• [TASK OBJECTIVE]: Scan the listing below and copy each line holding the word "text".

• [DATA FOR THIS TASK]:
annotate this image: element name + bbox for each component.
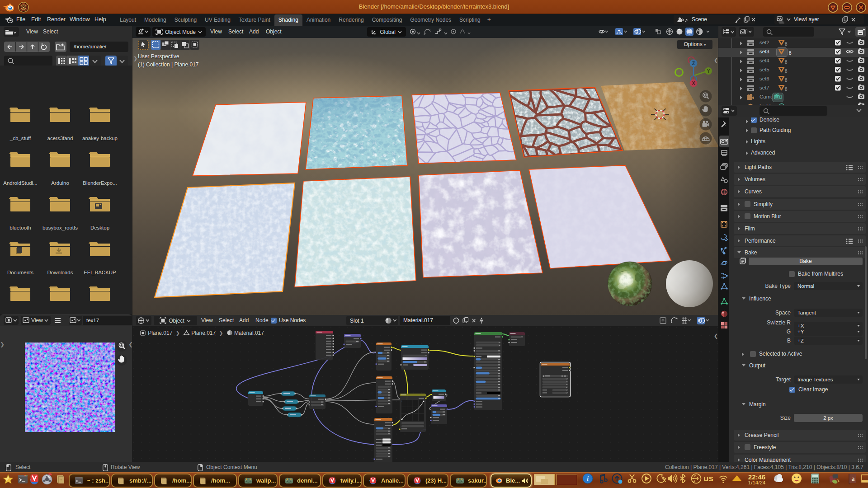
svg-text:i: i: [587, 475, 589, 482]
svg-text:us: us: [703, 474, 713, 483]
svg-text:a: a: [852, 475, 855, 482]
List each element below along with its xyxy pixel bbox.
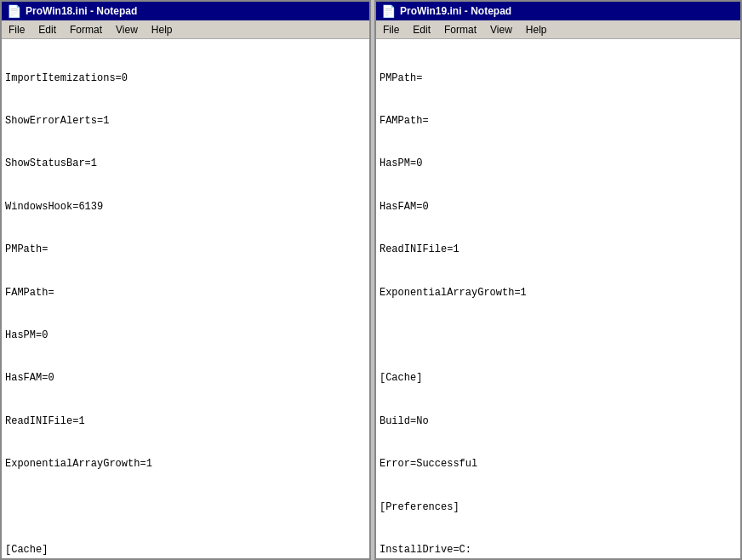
title-bar-2: 📄 ProWin19.ini - Notepad [376,2,740,20]
line-1-8: HasFAM=0 [5,371,366,386]
menu-edit-2[interactable]: Edit [406,22,437,37]
line-2-1: PMPath= [380,71,737,86]
menu-file-2[interactable]: File [376,22,406,37]
text-content-1: ImportItemizations=0 ShowErrorAlerts=1 S… [2,39,369,558]
line-2-12: InstallDrive=C: [380,543,737,557]
menu-help-2[interactable]: Help [519,22,554,37]
menu-format-1[interactable]: Format [63,22,109,37]
line-2-8: [Cache] [380,371,737,386]
line-1-7: HasPM=0 [5,329,366,343]
notepad-icon-2: 📄 [381,4,396,18]
line-1-12: [Cache] [5,543,366,557]
line-1-1: ImportItemizations=0 [5,71,366,86]
line-1-9: ReadINIFile=1 [5,414,366,429]
title-text-1: ProWin18.ini - Notepad [26,5,137,17]
line-2-7 [380,329,737,343]
line-1-2: ShowErrorAlerts=1 [5,114,366,129]
line-2-3: HasPM=0 [380,157,737,171]
line-1-10: ExponentialArrayGrowth=1 [5,457,366,471]
line-2-11: [Preferences] [380,500,737,515]
menu-format-2[interactable]: Format [437,22,483,37]
line-1-5: PMPath= [5,243,366,257]
line-1-3: ShowStatusBar=1 [5,157,366,171]
notepad-window-2: 📄 ProWin19.ini - Notepad File Edit Forma… [374,0,742,560]
line-1-4: WindowsHook=6139 [5,200,366,214]
title-text-2: ProWin19.ini - Notepad [400,5,511,17]
menu-file-1[interactable]: File [2,22,31,37]
line-2-10: Error=Successful [380,457,737,471]
line-2-5: ReadINIFile=1 [380,243,737,257]
notepad-window-1: 📄 ProWin18.ini - Notepad File Edit Forma… [0,0,371,560]
text-content-2: PMPath= FAMPath= HasPM=0 HasFAM=0 ReadIN… [376,39,740,558]
notepad-icon-1: 📄 [7,4,21,18]
line-1-11 [5,500,366,515]
menu-bar-2: File Edit Format View Help [376,20,740,39]
line-2-4: HasFAM=0 [380,200,737,214]
line-2-9: Build=No [380,414,737,429]
menu-view-1[interactable]: View [109,22,145,37]
title-bar-1: 📄 ProWin18.ini - Notepad [2,2,369,20]
menu-edit-1[interactable]: Edit [31,22,63,37]
line-2-6: ExponentialArrayGrowth=1 [380,286,737,300]
menu-bar-1: File Edit Format View Help [2,20,369,39]
menu-help-1[interactable]: Help [145,22,180,37]
menu-view-2[interactable]: View [483,22,519,37]
line-1-6: FAMPath= [5,286,366,300]
line-2-2: FAMPath= [380,114,737,129]
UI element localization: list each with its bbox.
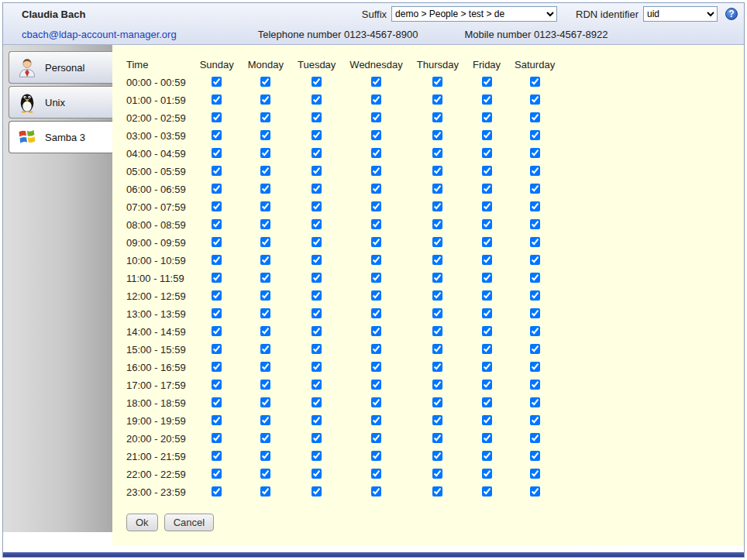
hour-day-checkbox[interactable] xyxy=(371,255,381,265)
hour-day-checkbox[interactable] xyxy=(260,201,270,211)
hour-day-checkbox[interactable] xyxy=(212,94,222,105)
hour-day-checkbox[interactable] xyxy=(482,486,492,496)
hour-day-checkbox[interactable] xyxy=(260,308,270,318)
hour-day-checkbox[interactable] xyxy=(530,219,540,229)
hour-day-checkbox[interactable] xyxy=(212,290,222,301)
hour-day-checkbox[interactable] xyxy=(260,94,270,105)
hour-day-checkbox[interactable] xyxy=(432,237,442,247)
hour-day-checkbox[interactable] xyxy=(482,130,492,140)
rdn-identifier-select[interactable]: uid xyxy=(643,6,718,22)
hour-day-checkbox[interactable] xyxy=(312,326,322,336)
hour-day-checkbox[interactable] xyxy=(371,415,381,425)
hour-day-checkbox[interactable] xyxy=(482,308,492,318)
hour-day-checkbox[interactable] xyxy=(530,273,540,283)
hour-day-checkbox[interactable] xyxy=(212,415,222,425)
hour-day-checkbox[interactable] xyxy=(371,112,381,122)
hour-day-checkbox[interactable] xyxy=(432,415,442,425)
hour-day-checkbox[interactable] xyxy=(312,451,322,461)
hour-day-checkbox[interactable] xyxy=(432,184,442,194)
hour-day-checkbox[interactable] xyxy=(432,344,442,354)
hour-day-checkbox[interactable] xyxy=(212,469,222,479)
hour-day-checkbox[interactable] xyxy=(371,433,381,443)
hour-day-checkbox[interactable] xyxy=(371,166,381,176)
hour-day-checkbox[interactable] xyxy=(482,273,492,283)
hour-day-checkbox[interactable] xyxy=(432,397,442,407)
hour-day-checkbox[interactable] xyxy=(482,201,492,211)
hour-day-checkbox[interactable] xyxy=(482,362,492,372)
hour-day-checkbox[interactable] xyxy=(260,433,270,443)
hour-day-checkbox[interactable] xyxy=(432,219,442,229)
hour-day-checkbox[interactable] xyxy=(371,326,381,336)
hour-day-checkbox[interactable] xyxy=(212,344,222,354)
suffix-select[interactable]: demo > People > test > de xyxy=(391,6,557,22)
hour-day-checkbox[interactable] xyxy=(530,469,540,479)
hour-day-checkbox[interactable] xyxy=(432,166,442,176)
hour-day-checkbox[interactable] xyxy=(432,148,442,158)
hour-day-checkbox[interactable] xyxy=(482,433,492,443)
hour-day-checkbox[interactable] xyxy=(260,77,270,87)
hour-day-checkbox[interactable] xyxy=(312,219,322,229)
hour-day-checkbox[interactable] xyxy=(260,326,270,336)
hour-day-checkbox[interactable] xyxy=(212,451,222,461)
hour-day-checkbox[interactable] xyxy=(260,397,270,407)
hour-day-checkbox[interactable] xyxy=(371,469,381,479)
hour-day-checkbox[interactable] xyxy=(260,451,270,461)
hour-day-checkbox[interactable] xyxy=(530,237,540,247)
hour-day-checkbox[interactable] xyxy=(482,380,492,390)
hour-day-checkbox[interactable] xyxy=(260,380,270,390)
tab-personal[interactable]: Personal xyxy=(9,51,112,84)
hour-day-checkbox[interactable] xyxy=(260,255,270,265)
hour-day-checkbox[interactable] xyxy=(371,308,381,318)
hour-day-checkbox[interactable] xyxy=(371,184,381,194)
hour-day-checkbox[interactable] xyxy=(482,290,492,301)
hour-day-checkbox[interactable] xyxy=(212,326,222,336)
hour-day-checkbox[interactable] xyxy=(312,433,322,443)
hour-day-checkbox[interactable] xyxy=(432,201,442,211)
hour-day-checkbox[interactable] xyxy=(482,94,492,105)
hour-day-checkbox[interactable] xyxy=(312,380,322,390)
hour-day-checkbox[interactable] xyxy=(432,112,442,122)
hour-day-checkbox[interactable] xyxy=(482,166,492,176)
hour-day-checkbox[interactable] xyxy=(432,77,442,87)
hour-day-checkbox[interactable] xyxy=(312,94,322,105)
hour-day-checkbox[interactable] xyxy=(212,308,222,318)
cancel-button[interactable]: Cancel xyxy=(164,514,214,531)
hour-day-checkbox[interactable] xyxy=(432,255,442,265)
hour-day-checkbox[interactable] xyxy=(212,148,222,158)
hour-day-checkbox[interactable] xyxy=(371,397,381,407)
hour-day-checkbox[interactable] xyxy=(482,184,492,194)
hour-day-checkbox[interactable] xyxy=(482,415,492,425)
hour-day-checkbox[interactable] xyxy=(530,77,540,87)
help-icon[interactable]: ? xyxy=(725,8,738,20)
hour-day-checkbox[interactable] xyxy=(482,397,492,407)
hour-day-checkbox[interactable] xyxy=(530,148,540,158)
hour-day-checkbox[interactable] xyxy=(482,255,492,265)
hour-day-checkbox[interactable] xyxy=(312,290,322,301)
hour-day-checkbox[interactable] xyxy=(530,433,540,443)
hour-day-checkbox[interactable] xyxy=(530,290,540,301)
hour-day-checkbox[interactable] xyxy=(312,77,322,87)
hour-day-checkbox[interactable] xyxy=(212,255,222,265)
hour-day-checkbox[interactable] xyxy=(260,166,270,176)
hour-day-checkbox[interactable] xyxy=(530,451,540,461)
hour-day-checkbox[interactable] xyxy=(312,166,322,176)
hour-day-checkbox[interactable] xyxy=(312,486,322,496)
hour-day-checkbox[interactable] xyxy=(260,237,270,247)
hour-day-checkbox[interactable] xyxy=(212,77,222,87)
hour-day-checkbox[interactable] xyxy=(482,451,492,461)
hour-day-checkbox[interactable] xyxy=(260,112,270,122)
hour-day-checkbox[interactable] xyxy=(530,308,540,318)
hour-day-checkbox[interactable] xyxy=(530,130,540,140)
hour-day-checkbox[interactable] xyxy=(432,290,442,301)
hour-day-checkbox[interactable] xyxy=(212,112,222,122)
hour-day-checkbox[interactable] xyxy=(371,201,381,211)
hour-day-checkbox[interactable] xyxy=(530,415,540,425)
hour-day-checkbox[interactable] xyxy=(371,130,381,140)
hour-day-checkbox[interactable] xyxy=(432,326,442,336)
hour-day-checkbox[interactable] xyxy=(530,362,540,372)
ok-button[interactable]: Ok xyxy=(126,514,158,531)
hour-day-checkbox[interactable] xyxy=(312,308,322,318)
hour-day-checkbox[interactable] xyxy=(371,237,381,247)
hour-day-checkbox[interactable] xyxy=(312,148,322,158)
hour-day-checkbox[interactable] xyxy=(482,344,492,354)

• [WRITTEN REPLY]:
svg-text:i: i: [587, 475, 589, 482]
svg-text:us: us: [703, 474, 713, 483]
svg-text:a: a: [852, 475, 855, 482]
text-content-1: ImportItemizations=0 ShowErrorAlerts=1 S… [2,39,369,558]
title-text-1: ProWin18.ini - Notepad [26,5,137,17]
title-text-2: ProWin19.ini - Notepad [400,5,511,17]
text-content-2: PMPath= FAMPath= HasPM=0 HasFAM=0 ReadIN… [376,39,740,558]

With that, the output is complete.